> _WHAT YOU ARE ASKED TO DO_
Please return the lines below verbatim, beginning at the one that has "There will be" and stopping after the one that has "Kaffe Keating", and add no other lines.

───── DATA UNDER STUDY

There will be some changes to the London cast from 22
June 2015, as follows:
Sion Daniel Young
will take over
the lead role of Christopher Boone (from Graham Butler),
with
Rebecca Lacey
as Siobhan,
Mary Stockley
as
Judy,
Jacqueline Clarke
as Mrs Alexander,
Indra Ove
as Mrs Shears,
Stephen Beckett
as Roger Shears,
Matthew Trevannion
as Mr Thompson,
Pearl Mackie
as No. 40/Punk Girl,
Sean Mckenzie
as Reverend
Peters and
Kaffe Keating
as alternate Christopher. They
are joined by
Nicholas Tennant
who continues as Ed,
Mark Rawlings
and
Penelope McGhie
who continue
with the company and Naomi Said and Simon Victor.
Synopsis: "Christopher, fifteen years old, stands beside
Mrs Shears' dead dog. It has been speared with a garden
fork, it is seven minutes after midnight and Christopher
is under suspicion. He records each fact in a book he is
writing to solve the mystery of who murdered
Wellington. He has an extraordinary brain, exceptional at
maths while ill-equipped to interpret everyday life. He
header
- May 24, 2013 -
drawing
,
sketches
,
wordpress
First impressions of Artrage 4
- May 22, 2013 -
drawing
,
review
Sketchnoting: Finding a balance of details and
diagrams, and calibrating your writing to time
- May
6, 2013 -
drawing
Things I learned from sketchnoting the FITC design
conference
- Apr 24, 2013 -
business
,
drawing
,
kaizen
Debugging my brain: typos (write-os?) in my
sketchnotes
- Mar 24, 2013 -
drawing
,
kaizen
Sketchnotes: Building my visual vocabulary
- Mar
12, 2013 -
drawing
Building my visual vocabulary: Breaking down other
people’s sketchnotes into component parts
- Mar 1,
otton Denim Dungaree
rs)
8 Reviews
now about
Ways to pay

──────────
───── DATA UNDER STUDY

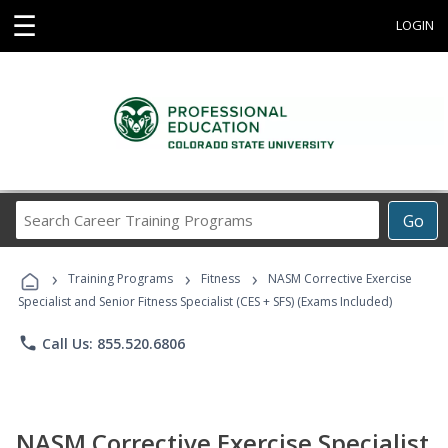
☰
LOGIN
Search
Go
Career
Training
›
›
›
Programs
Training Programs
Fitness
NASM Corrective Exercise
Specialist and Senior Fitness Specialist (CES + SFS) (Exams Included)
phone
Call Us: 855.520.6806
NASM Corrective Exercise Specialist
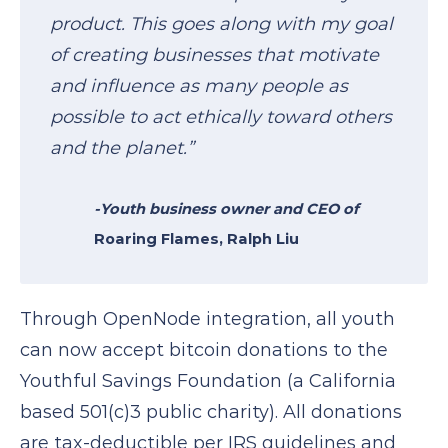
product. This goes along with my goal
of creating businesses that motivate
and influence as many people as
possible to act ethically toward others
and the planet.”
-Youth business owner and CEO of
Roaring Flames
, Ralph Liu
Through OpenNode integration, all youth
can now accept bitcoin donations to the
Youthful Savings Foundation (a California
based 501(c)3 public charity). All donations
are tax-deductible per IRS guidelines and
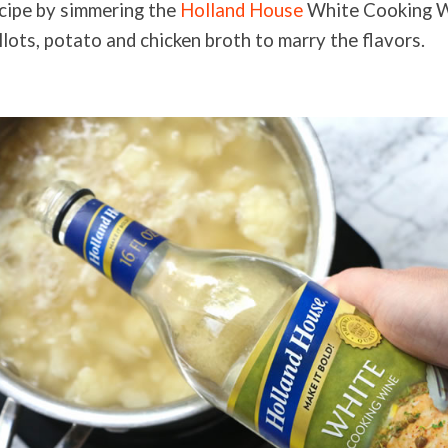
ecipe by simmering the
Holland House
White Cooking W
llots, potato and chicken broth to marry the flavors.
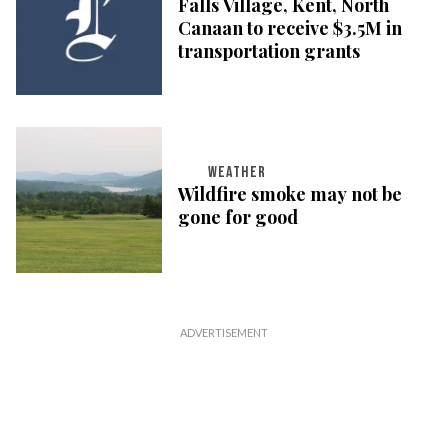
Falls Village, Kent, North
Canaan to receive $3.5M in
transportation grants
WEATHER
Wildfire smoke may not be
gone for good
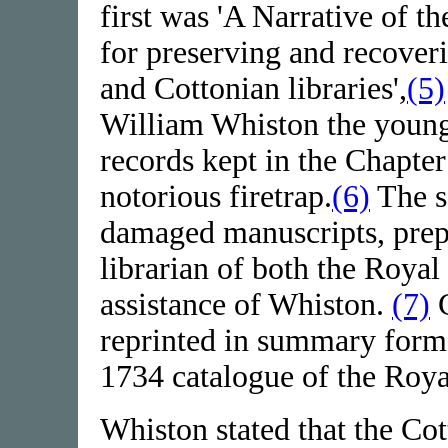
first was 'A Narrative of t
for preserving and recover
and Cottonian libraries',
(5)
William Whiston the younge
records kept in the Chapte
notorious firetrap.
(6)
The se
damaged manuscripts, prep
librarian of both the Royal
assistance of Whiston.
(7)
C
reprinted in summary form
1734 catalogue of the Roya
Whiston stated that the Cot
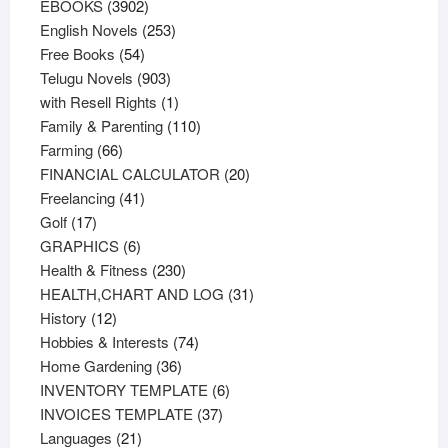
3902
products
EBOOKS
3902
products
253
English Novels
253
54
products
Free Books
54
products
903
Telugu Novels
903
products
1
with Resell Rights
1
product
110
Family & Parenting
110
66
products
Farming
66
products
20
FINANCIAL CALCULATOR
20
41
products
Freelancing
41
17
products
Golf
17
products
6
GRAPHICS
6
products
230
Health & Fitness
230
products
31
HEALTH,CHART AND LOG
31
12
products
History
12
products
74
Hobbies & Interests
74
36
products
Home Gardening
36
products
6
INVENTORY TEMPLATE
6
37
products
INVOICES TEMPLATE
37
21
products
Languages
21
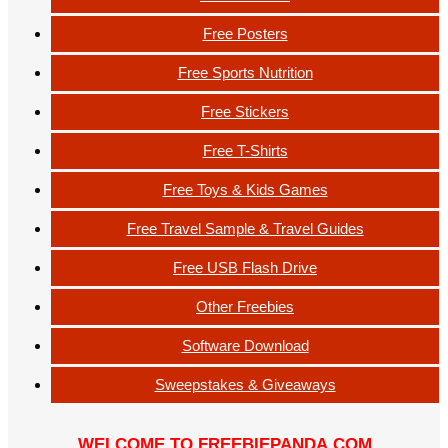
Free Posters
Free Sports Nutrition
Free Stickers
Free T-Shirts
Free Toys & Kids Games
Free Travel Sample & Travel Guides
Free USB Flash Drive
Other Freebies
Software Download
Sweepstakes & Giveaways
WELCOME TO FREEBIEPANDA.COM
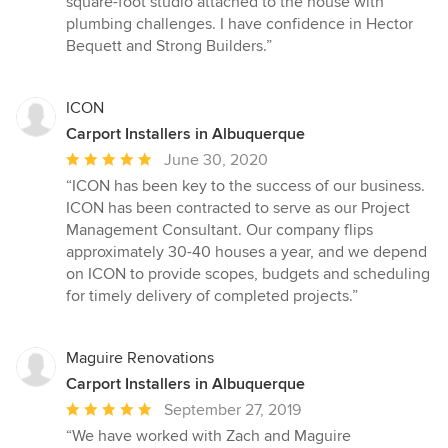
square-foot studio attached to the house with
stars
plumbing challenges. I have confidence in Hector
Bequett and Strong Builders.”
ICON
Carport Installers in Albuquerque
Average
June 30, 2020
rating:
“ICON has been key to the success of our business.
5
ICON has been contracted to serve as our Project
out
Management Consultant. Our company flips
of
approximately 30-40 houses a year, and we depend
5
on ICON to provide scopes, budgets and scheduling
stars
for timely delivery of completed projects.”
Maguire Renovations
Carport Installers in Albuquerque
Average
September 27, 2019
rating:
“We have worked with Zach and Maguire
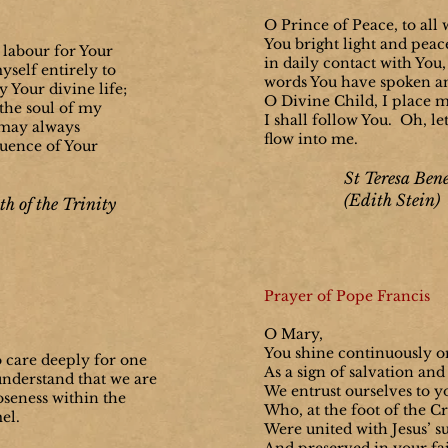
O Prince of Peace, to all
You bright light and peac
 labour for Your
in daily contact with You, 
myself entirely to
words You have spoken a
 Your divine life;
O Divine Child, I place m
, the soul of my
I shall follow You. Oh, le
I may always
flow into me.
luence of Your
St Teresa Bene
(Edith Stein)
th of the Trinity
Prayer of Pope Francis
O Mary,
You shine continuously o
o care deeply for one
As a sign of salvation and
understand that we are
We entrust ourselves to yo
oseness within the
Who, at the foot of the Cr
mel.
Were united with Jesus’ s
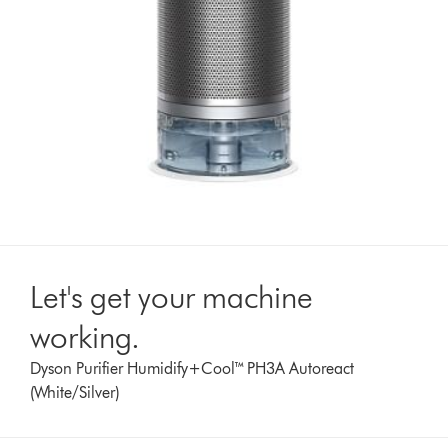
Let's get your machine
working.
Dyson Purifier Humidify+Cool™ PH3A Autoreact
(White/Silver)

──────────
───── DATA UNDER STUDY

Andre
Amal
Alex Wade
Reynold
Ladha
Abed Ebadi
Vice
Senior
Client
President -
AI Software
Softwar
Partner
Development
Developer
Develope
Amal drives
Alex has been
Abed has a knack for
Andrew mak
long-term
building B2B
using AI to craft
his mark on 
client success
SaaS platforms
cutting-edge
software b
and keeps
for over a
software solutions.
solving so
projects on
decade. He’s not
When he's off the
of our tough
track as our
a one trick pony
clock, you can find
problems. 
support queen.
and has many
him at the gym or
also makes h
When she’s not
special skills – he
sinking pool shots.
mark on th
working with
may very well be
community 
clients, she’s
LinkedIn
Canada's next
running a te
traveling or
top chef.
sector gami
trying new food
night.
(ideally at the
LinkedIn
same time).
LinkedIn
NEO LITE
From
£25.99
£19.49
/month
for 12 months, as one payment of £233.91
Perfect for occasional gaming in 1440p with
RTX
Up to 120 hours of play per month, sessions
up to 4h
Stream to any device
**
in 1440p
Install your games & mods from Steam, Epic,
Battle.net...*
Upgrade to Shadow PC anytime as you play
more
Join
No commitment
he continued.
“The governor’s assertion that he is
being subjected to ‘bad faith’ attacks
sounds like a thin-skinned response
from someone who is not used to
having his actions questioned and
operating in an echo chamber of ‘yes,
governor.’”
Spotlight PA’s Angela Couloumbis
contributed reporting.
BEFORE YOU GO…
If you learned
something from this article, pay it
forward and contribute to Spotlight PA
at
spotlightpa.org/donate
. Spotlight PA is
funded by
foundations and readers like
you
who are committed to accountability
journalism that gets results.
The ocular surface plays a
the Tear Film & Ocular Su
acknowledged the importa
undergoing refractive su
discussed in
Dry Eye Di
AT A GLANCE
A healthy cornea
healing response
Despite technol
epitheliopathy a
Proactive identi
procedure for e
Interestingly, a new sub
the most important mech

──────────

> _ANSWER BELOW_
There will be some changes to the London cast from 22
June 2015, as follows:
Sion Daniel Young
will take over
the lead role of Christopher Boone (from Graham Butler),
with
Rebecca Lacey
as Siobhan,
Mary Stockley
as
Judy,
Jacqueline Clarke
as Mrs Alexander,
Indra Ove
as Mrs Shears,
Stephen Beckett
as Roger Shears,
Matthew Trevannion
as Mr Thompson,
Pearl Mackie
as No. 40/Punk Girl,
Sean Mckenzie
as Reverend
Peters and
Kaffe Keating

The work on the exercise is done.